When such merger or consolidation has been effected:
(1) The several associations, parties to the plan of merger or consolidation, shall be a single association which, in the case of a merger, shall be that association designated in the plan of merger as the surviving association, and, in the case of a consolidation, shall be the new association provided for in the plan of consolidation.
(2) The separate existence of all associations which are parties to the plan of merger or consolidation, except the surviving or new association, shall cease.
(3) Such surviving or new association shall have all the rights, privileges, immunities, and powers and shall be subject to all the duties and liabilities of an association organized under this Subchapter.
(4) Such surviving or new association shall thereupon and thereafter, to the extent consistent with its charter as established or changed by the merger or consolidation, possess all the rights, privileges, immunities, and franchises, as well of a public as of a private nature, of each of the merging or consolidating associations; and all property, real and personal, and all debts due on any account, and all other choses in action, and all and every other interest, of or belonging to or due to each of the associations so merged or consolidated, shall be taken and deemed to be transferred to and vested in such single association without further act or deed; and the title to any real estate, or any interest therein, vested in any of such associations shall not revert or be in any way impaired by reason of such merger or consolidation.
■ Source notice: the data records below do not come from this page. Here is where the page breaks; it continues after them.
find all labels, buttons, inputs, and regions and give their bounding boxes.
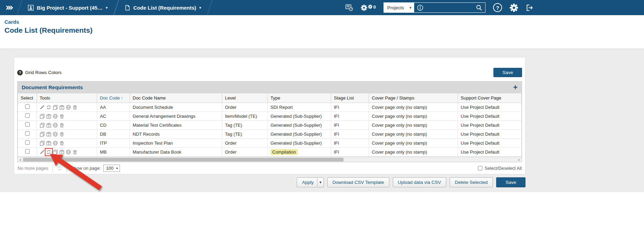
search-scope-select[interactable]: Projects ▾ xyxy=(384,3,414,12)
cell-level: Item/Model (TE) xyxy=(222,112,268,121)
column-header-doc-code-name[interactable]: Doc Code Name xyxy=(130,93,222,103)
delete-icon[interactable] xyxy=(59,114,64,119)
package-icon[interactable] xyxy=(46,114,51,119)
copy-icon[interactable] xyxy=(40,132,45,137)
project-selector-dropdown[interactable]: Big Project - Support (45… ▾ xyxy=(17,0,119,15)
edit-icon[interactable] xyxy=(40,149,45,155)
apply-button-label[interactable]: Apply xyxy=(297,178,317,187)
copy-icon[interactable] xyxy=(40,140,45,146)
page-title: Code List (Requirements) xyxy=(4,26,93,34)
top-navigation-bar: Big Project - Support (45… ▾ Code List (… xyxy=(0,0,644,15)
apply-button[interactable]: Apply ▾ xyxy=(297,177,324,187)
document-icon xyxy=(125,5,130,11)
refresh-icon[interactable] xyxy=(46,105,51,110)
column-header-level[interactable]: Level xyxy=(222,93,268,103)
chevron-down-icon: ▾ xyxy=(409,6,411,10)
select-all-checkbox[interactable] xyxy=(478,166,482,170)
horizontal-scrollbar[interactable]: ‹ › xyxy=(18,157,522,162)
upload-data-via-csv-button[interactable]: Upload data via CSV xyxy=(393,177,446,187)
package-icon[interactable] xyxy=(59,105,64,110)
globe-icon[interactable] xyxy=(53,123,58,128)
cell-support-cover-page: Use Project Default xyxy=(458,139,522,148)
globe-icon[interactable] xyxy=(66,149,71,155)
help-button[interactable]: ? xyxy=(493,3,502,12)
copy-icon[interactable] xyxy=(40,123,45,128)
refresh-icon[interactable] xyxy=(46,149,51,155)
search-input[interactable] xyxy=(423,5,476,10)
save-button-top[interactable]: Save xyxy=(493,68,522,77)
page-size-select[interactable]: 100 ▾ xyxy=(103,165,120,172)
background-jobs-indicator[interactable]: 0 xyxy=(361,4,376,11)
grid-rows-colors-link[interactable]: ? Grid Rows Colors xyxy=(17,70,62,75)
refresh-icon[interactable] xyxy=(57,166,62,171)
column-header-type[interactable]: Type xyxy=(268,93,331,103)
scrollbar-thumb[interactable] xyxy=(23,158,344,162)
footer-actions: Apply ▾ Download CSV Template Upload dat… xyxy=(14,177,525,187)
card-selector-dropdown[interactable]: Code List (Requirements) ▾ xyxy=(114,0,212,15)
column-header-stage-list[interactable]: Stage List xyxy=(331,93,369,103)
cell-doc-code: AA xyxy=(97,103,130,112)
table-header-row: Select Tools Doc Code↑ Doc Code Name Lev… xyxy=(18,93,522,103)
cell-stage-list: IFI xyxy=(331,121,369,130)
package-icon[interactable] xyxy=(46,140,51,146)
apply-dropdown-caret[interactable]: ▾ xyxy=(317,178,324,187)
delete-icon[interactable] xyxy=(59,140,64,146)
edit-icon[interactable] xyxy=(40,105,45,110)
delete-icon[interactable] xyxy=(72,149,78,155)
breadcrumb-cards[interactable]: Cards xyxy=(4,19,19,25)
row-checkbox[interactable] xyxy=(25,122,30,127)
doc-code-sort-link[interactable]: Doc Code xyxy=(100,95,120,101)
copy-icon[interactable] xyxy=(53,149,58,155)
delete-selected-button[interactable]: Delete Selected xyxy=(450,177,493,187)
column-header-cover-page[interactable]: Cover Page / Stamps xyxy=(369,93,458,103)
delete-icon[interactable] xyxy=(59,123,64,128)
row-checkbox[interactable] xyxy=(25,113,30,118)
table-row: CD Material Test Certificates Tag (TE) G… xyxy=(18,121,522,130)
scroll-right-icon[interactable]: › xyxy=(516,157,522,162)
card-selector-label: Code List (Requirements) xyxy=(133,5,196,11)
delete-icon[interactable] xyxy=(59,132,64,137)
download-csv-template-button[interactable]: Download CSV Template xyxy=(327,177,389,187)
table-row: MB Manufacturer Data Book Order Compilat… xyxy=(18,148,522,157)
cell-select xyxy=(18,112,37,121)
logout-icon[interactable] xyxy=(526,4,533,11)
cell-tools xyxy=(37,130,97,139)
report-icon[interactable] xyxy=(345,4,353,11)
grid-rows-colors-label: Grid Rows Colors xyxy=(25,70,62,75)
cell-doc-code: DB xyxy=(97,130,130,139)
copy-icon[interactable] xyxy=(53,105,58,110)
delete-icon[interactable] xyxy=(72,105,78,110)
globe-icon[interactable] xyxy=(53,132,58,137)
settings-gear-icon[interactable] xyxy=(510,3,518,12)
add-row-button[interactable]: + xyxy=(513,84,518,91)
jobs-count-badge: 0 xyxy=(373,4,376,10)
save-button-bottom[interactable]: Save xyxy=(496,177,525,187)
globe-icon[interactable] xyxy=(53,114,58,119)
column-header-doc-code[interactable]: Doc Code↑ xyxy=(97,93,130,103)
chevron-down-icon: ▾ xyxy=(200,6,202,10)
table-row: AA Document Schedule Order SDI Report IF… xyxy=(18,103,522,112)
app-logo[interactable] xyxy=(0,0,19,15)
table-row: ITP Inspection Test Plan Order Generated… xyxy=(18,139,522,148)
info-icon[interactable] xyxy=(417,4,423,11)
cell-stage-list: IFI xyxy=(331,130,369,139)
copy-icon[interactable] xyxy=(40,114,45,119)
search-icon[interactable] xyxy=(476,4,482,11)
globe-icon[interactable] xyxy=(53,140,58,146)
column-header-support-cover-page[interactable]: Support Cover Page xyxy=(458,93,522,103)
scroll-left-icon[interactable]: ‹ xyxy=(18,157,23,162)
row-checkbox[interactable] xyxy=(25,131,30,136)
cell-doc-code: ITP xyxy=(97,139,130,148)
cell-select xyxy=(18,121,37,130)
globe-icon[interactable] xyxy=(66,105,71,110)
row-checkbox[interactable] xyxy=(25,149,30,154)
package-icon[interactable] xyxy=(46,132,51,137)
package-icon[interactable] xyxy=(46,123,51,128)
row-checkbox[interactable] xyxy=(25,140,30,145)
cell-type: SDI Report xyxy=(268,103,331,112)
select-deselect-all[interactable]: Select/Deselect All xyxy=(478,166,522,171)
cell-tools xyxy=(37,139,97,148)
row-checkbox[interactable] xyxy=(25,104,30,109)
cell-support-cover-page: Use Project Default xyxy=(458,130,522,139)
package-icon[interactable] xyxy=(59,149,64,155)
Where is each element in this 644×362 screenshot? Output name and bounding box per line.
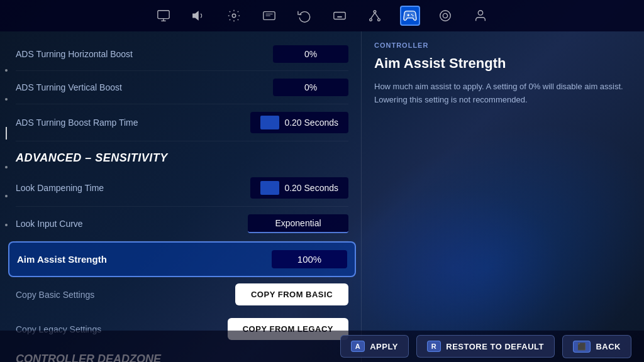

(5) Such surviving or new association shall thenceforth be responsible and liable for all the liabilities, contracts or other obligations, and penalties of each of the associations so merged or consolidated; and any claim existing or action or proceeding, civil or criminal, pending by or against any of such associations may be prosecuted as if such merger or consolidation had not taken place, or such surviving or new association may be substituted in its place; and any judgments rendered against any of the merged or consolidated associations may be enforced against the surviving or new association. Neither the rights of creditors nor any liens upon the property of any merged or consolidated association shall be impaired by such merger or consolidation.
(6) In the case of a merger, the charter of the surviving association shall be deemed to be amended to the extent, if any, that changes in its charter are stated in the plan of merger. In the case of a consolidation, the articles of consolidation shall be deemed to be the articles of incorporation of the new association. (1963, c. 1168, s. 13.)